Required work: Word for word, restate every record, though not the pictures.

Saved data entries
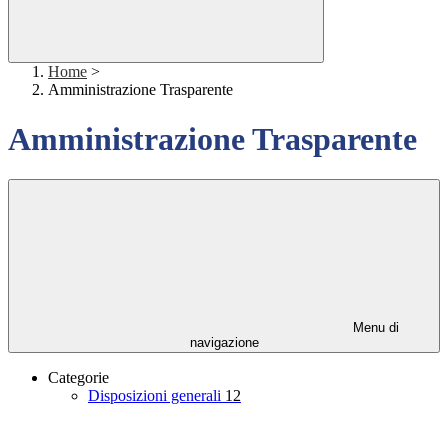
Home
>
Amministrazione Trasparente
Amministrazione Trasparente
Menu di
navigazione
Categorie
Disposizioni generali
12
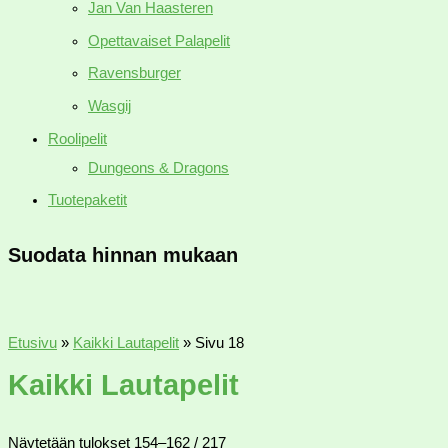
Jan Van Haasteren
Opettavaiset Palapelit
Ravensburger
Wasgij
Roolipelit
Dungeons & Dragons
Tuotepaketit
Suodata hinnan mukaan
Etusivu
»
Kaikki Lautapelit
»
Sivu 18
Kaikki Lautapelit
Näytetään tulokset 154–162 / 217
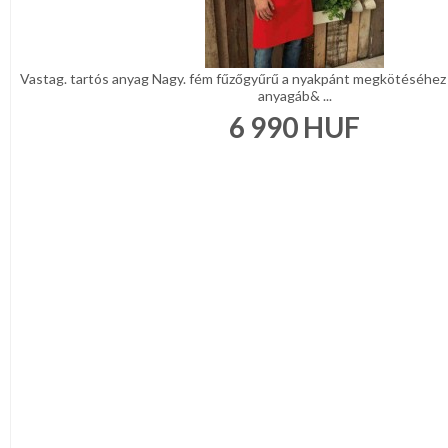
DÍSZDOBOZBAN
ESKÜVŐI
KIEGÉSZÍTŐK
GYÁSZ
Vastag. tartós anyag Nagy. fém fűzőgyűrű a nyakpánt megkötéséhez 
TERMÉKEK
anyagáb& ...
6 990
HUF
MUNKA-,FORMARUHA
Sárga
/
Narancs
Barna
/
Bézs
Fehér
/
Ecru
Fekete
/
Grafit
Kék
/
Türkíz
Rózsaszín
/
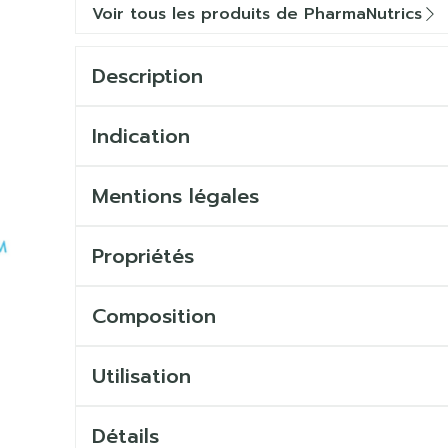
Voir tous les produits de PharmaNutrics
Description
Indication
Mentions légales
Propriétés
Composition
Utilisation
Détails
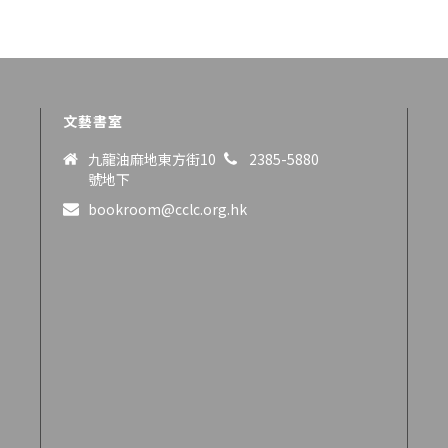
文藝書室
九龍油麻地東方街10
2385-5880
號地下
bookroom@cclc.org.hk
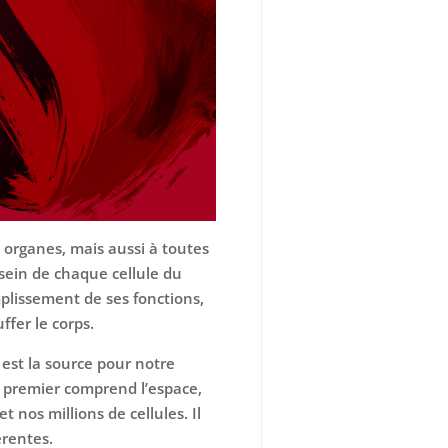
organes, mais aussi à toutes
sein de chaque cellule du
mplissement de ses fonctions,
ffer le corps.
 est la source pour notre
e premier comprend l’espace,
t nos millions de cellules. Il
érentes.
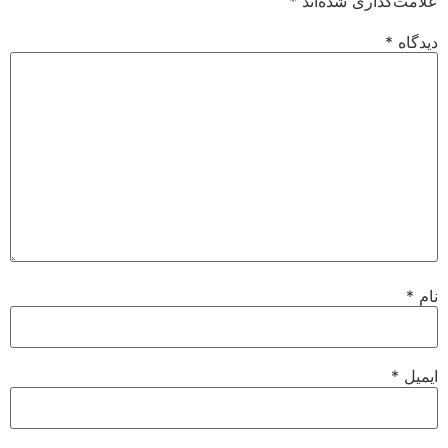
علامت‌گذاری شده‌اند
*
دیدگاه
*
نام
*
ایمیل
*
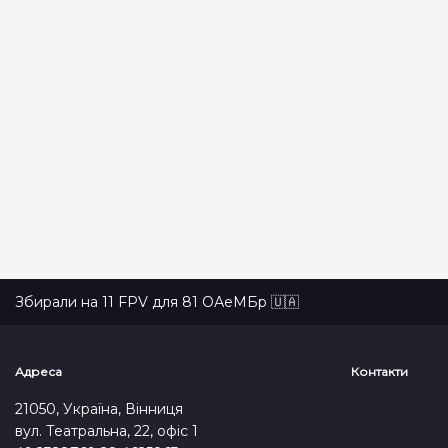
Збирали на 11 FPV для 81 ОАеМБр 🇺🇦
Адреса
Контакти
21050, Україна, Вінниця
вул. Театральна, 22, офіс 1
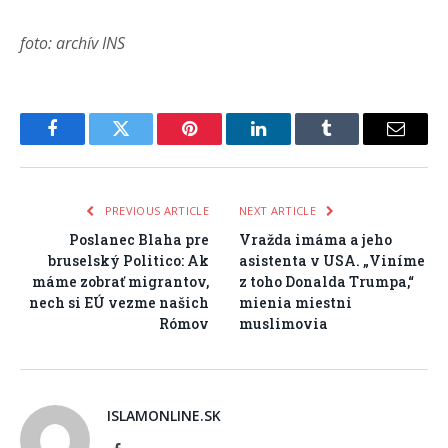
foto: archív INS
Facebook
Twitter
Pinterest
LinkedIn
Tumblr
Email
PREVIOUS ARTICLE
NEXT ARTICLE
Poslanec Blaha pre
Vražda imáma a jeho
bruselský Politico: Ak
asistenta v USA. „Viníme
máme zobrať migrantov,
z toho Donalda Trumpa,“
nech si EÚ vezme našich
mienia miestni
Rómov
muslimovia
ISLAMONLINE.SK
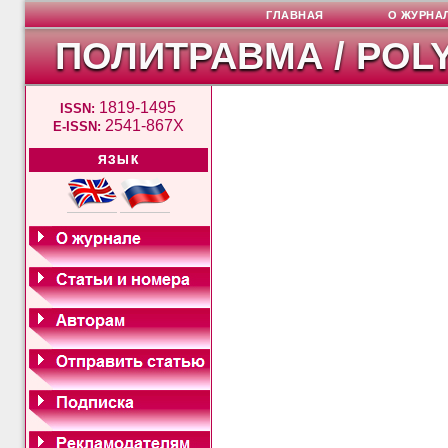
ГЛАВНАЯ
О ЖУРНА
ПОЛИТРАВМА / POL
1819-1495
ISSN:
2541-867X
E-ISSN:
ЯЗЫК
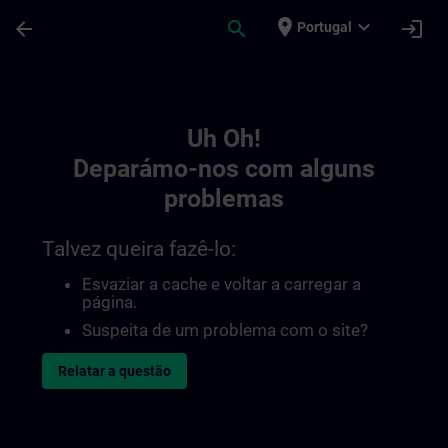
Avançar para Conteúdo Principal
Página carregada
place
expand_more
arrow_back
search
login
Portugal
Toc | SITRAIN
Uh Oh!
Deparámo-nos com alguns
problemas
Talvez queira fazê-lo:
Esvaziar a cache e voltar a carregar a
página.
Suspeita de um problema com o site?
Relatar a questão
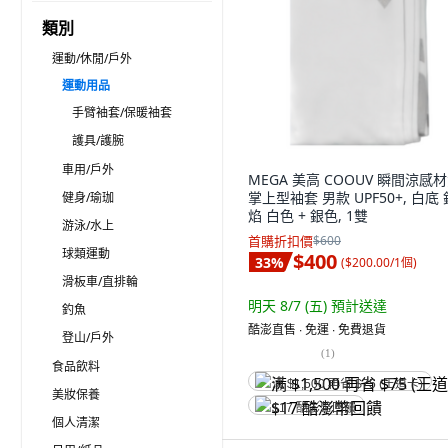
類別
運動/休閒/戶外
運動用品
手臂袖套/保暖袖套
護具/護腕
車用/戶外
MEGA 美高 COOUV 瞬間涼感
掌上型袖套 男款 UPF50+, 白底
健身/瑜珈
焰 白色 + 銀色, 1雙
游泳/水上
首購折扣價
$600
球類運動
$400
33
%
(
$200.00/1個
)
滑板車/直排輪
明天 8/7 (五)
預計送達
釣魚
酷澎直售 ∙ 免運 ∙ 免費退貨
登山/戶外
(
1
)
食品飲料
满 $1,500 再省 $75 (王道卡)
美妝保養
$17 酷澎幣回饋
個人清潔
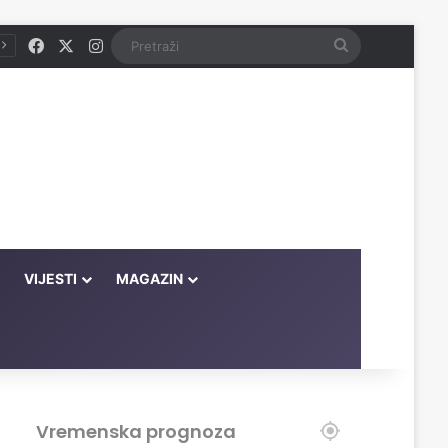
Facebook
X
Instagram
Pretraži
VIJESTI
MAGAZIN
Vremenska prognoza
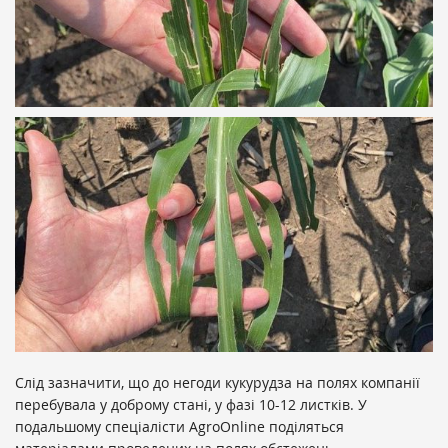
Слід зазначити, що до негоди кукурудза на полях компанії
перебувала у доброму стані, у фазі 10-12 листків. У
подальшому спеціалісти AgroOnline поділяться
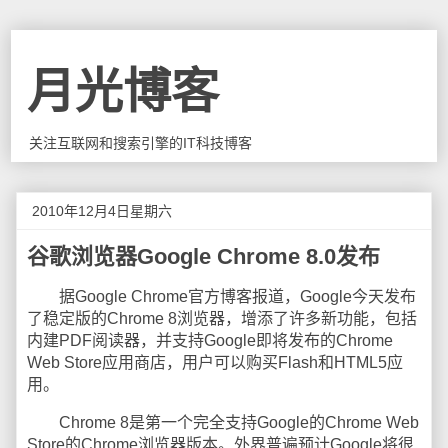
月光博客
关注互联网和搜索引擎的IT科技博客
2010年12月4日星期六
谷歌浏览器Google Chrome 8.0发布
据Google Chrome官方博客报道，Google今天发布
了稳定版的Chrome 8浏览器，增添了许多新功能，包括
内建PDF阅读器，并支持Google即将发布的Chrome
Web Store应用商店，用户可以购买Flash和HTML5应
用。
Chrome 8是第一个完全支持Google的Chrome Web
Store的Chrome浏览器版本。外界普遍预计Google将很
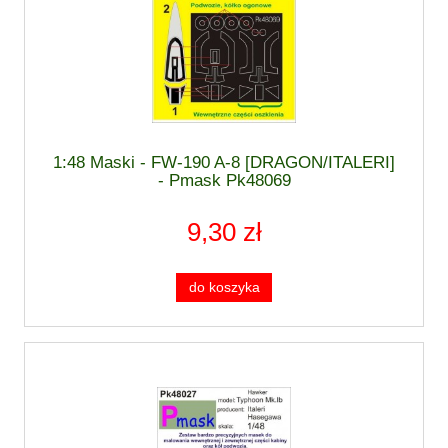
1:48 Maski - FW-190 A-8 [DRAGON/ITALERI]
- Pmask Pk48069
9,30 zł
do koszyka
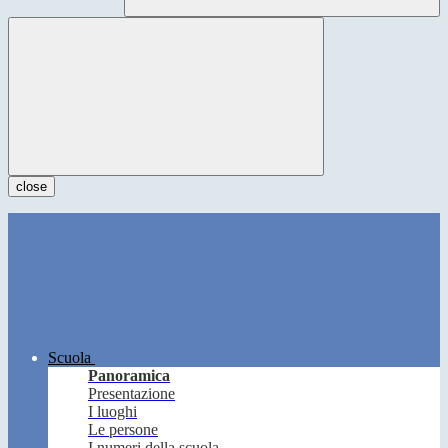
close
Scuola
Panoramica
Presentazione
I luoghi
Le persone
I numeri della scuola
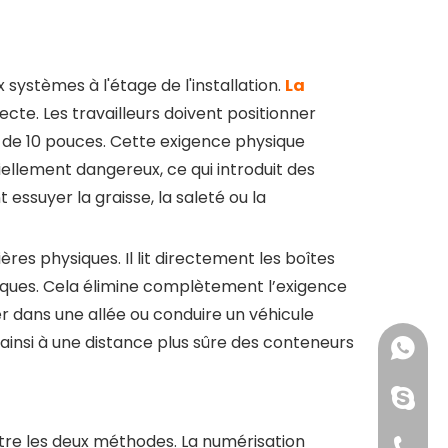
systèmes à l'étage de l'installation.
La
ecte. Les travailleurs doivent positionner
s de 10 pouces. Cette exigence physique
ellement dangereux, ce qui introduit des
t essuyer la graisse, la saleté ou la
ières physiques. Il lit directement les boîtes
lliques. Cela élimine complètement l’exigence
er dans une allée ou conduire un véhicule
ainsi à une distance plus sûre des conteneurs
+861391
+86176
+861391
tre les deux méthodes. La numérisation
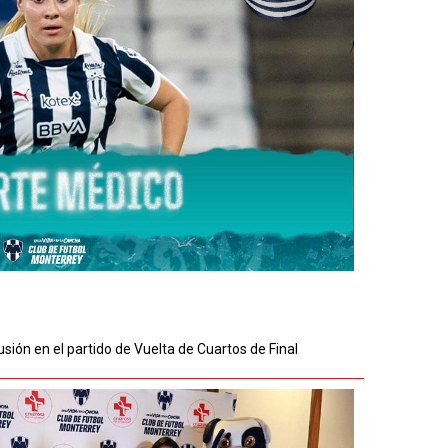
sión en el partido de Vuelta de Cuartos de Final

Answer below:
Home
>
Amministrazione Trasparente
Amministrazione Trasparente
Menu di
navigazione
Categorie
Disposizioni generali
12
Jan Van Haasteren
Opettavaiset Palapelit
Ravensburger
Wasgij
Roolipelit
Dungeons & Dragons
Tuotepaketit
Suodata hinnan mukaan
Etusivu
»
Kaikki Lautapelit
»
Sivu 18
Kaikki Lautapelit
Näytetään tulokset 154–162 / 217
DÍSZDOBOZBAN
ESKÜVŐI
KIEGÉSZÍTŐK
GYÁSZ
Vastag. tartós anyag Nagy. fém fűzőgyűrű a nyakpánt megkötéséhez 
TERMÉKEK
anyagáb& ...
6 990
HUF
MUNKA-,FORMARUHA
Sárga
/
Narancs
Barna
/
Bézs
Fehér
/
Ecru
Fekete
/
Grafit
Kék
/
Türkíz
Rózsaszín
/
Voir tous les produits de PharmaNutrics
Description
Indication
Mentions légales
Propriétés
Composition
Utilisation
Détails
文藝書室
九龍油麻地東方街10
2385-5880
號地下
bookroom@cclc.org.hk
organes, mais aussi à toutes
sein de chaque cellule du
mplissement de ses fonctions,
ffer le corps.
 est la source pour notre
e premier comprend l’espace,
t nos millions de cellules. Il
érentes.
علامت‌گذاری شده‌اند
*
دیدگاه
*
نام
*
ایمیل
*
Збирали на 11 FPV для 81 ОАеМБр 🇺🇦
Адреса
Контакти
21050, Україна, Вінниця
вул. Театральна, 22, офіс 1
foto: archív INS
Facebook
Twitter
Pinterest
LinkedIn
Tumblr
Email
PREVIOUS ARTICLE
NEXT ARTICLE
Poslanec Blaha pre
Vražda imáma a jeho
bruselský Politico: Ak
asistenta v USA. „Viníme
máme zobrať migrantov,
z toho Donalda Trumpa,“
nech si EÚ vezme našich
mienia miestni
Rómov
muslimovia
ISLAMONLINE.SK
ГЛАВНАЯ
О ЖУРНА
ПОЛИТРАВМА / POL
1819-1495
ISSN:
2541-867X
E-ISSN:
ЯЗЫК
Avançar para Conteúdo Principal
Página carregada
place
expand_more
arrow_back
search
login
Portugal
Toc | SITRAIN
Uh Oh!
Deparámo-nos com alguns
problemas
Talvez queira fazê-lo:
Esvaziar a cache e voltar a carregar a
página.
Suspeita de um problema com o site?
Relatar a questão
類別
運動/休閒/戶外
運動用品
手臂袖套/保暖袖套
護具/護腕
車用/戶外
MEGA 美高 COOUV 瞬間涼感
掌上型袖套 男款 UPF50+, 白底
健身/瑜珈
焰 白色 + 銀色, 1雙
游泳/水上
首購折扣價
$600
球類運動
$400
33
%
(
$200.00/1個
)
滑板車/直排輪
明天 8/7 (五)
預計送達
釣魚
酷澎直售 ∙ 免運 ∙ 免費退貨
登山/戶外
(
1
)
食品飲料
满 $1,500 再省 $75 (王道卡)
美妝保養
$17 酷澎幣回饋
個人清潔
Facebook
X
Instagram
Pretraži
VIJESTI
MAGAZIN
Vremenska prognoza
Слід зазначити, що до негоди кукурудза на полях компанії
перебувала у доброму стані, у фазі 10-12 листків. У
подальшому спеціалісти AgroOnline поділяться
月光博客
关注互联网和搜索引擎的IT科技博客
2010年12月4日星期六
谷歌浏览器Google Chrome 8.0发布
据Google Chrome官方博客报道，Google今天发布
了稳定版的Chrome 8浏览器，增添了许多新功能，包括
内建PDF阅读器，并支持Google即将发布的Chrome
Web Store应用商店，用户可以购买Flash和HTML5应
用。
Chrome 8是第一个完全支持Google的Chrome Web
Store的Chrome浏览器版本。外界普遍预计Google将很
1:48 Maski - FW-190 A-8 [DRAGON/ITALERI]
- Pmask Pk48069
9,30 zł
do koszyka
close
Scuola
Panoramica
Presentazione
I luoghi
Le persone
I numeri della scuola
systèmes à l'étage de l'installation.
La
ecte. Les travailleurs doivent positionner
s de 10 pouces. Cette exigence physique
ellement dangereux, ce qui introduit des
t essuyer la graisse, la saleté ou la
ières physiques. Il lit directement les boîtes
lliques. Cela élimine complètement l’exigence
er dans une allée ou conduire un véhicule
ainsi à une distance plus sûre des conteneurs
+861391
+86176
+861391
tre les deux méthodes. La numérisation
sión en el partido de Vuelta de Cuartos de Final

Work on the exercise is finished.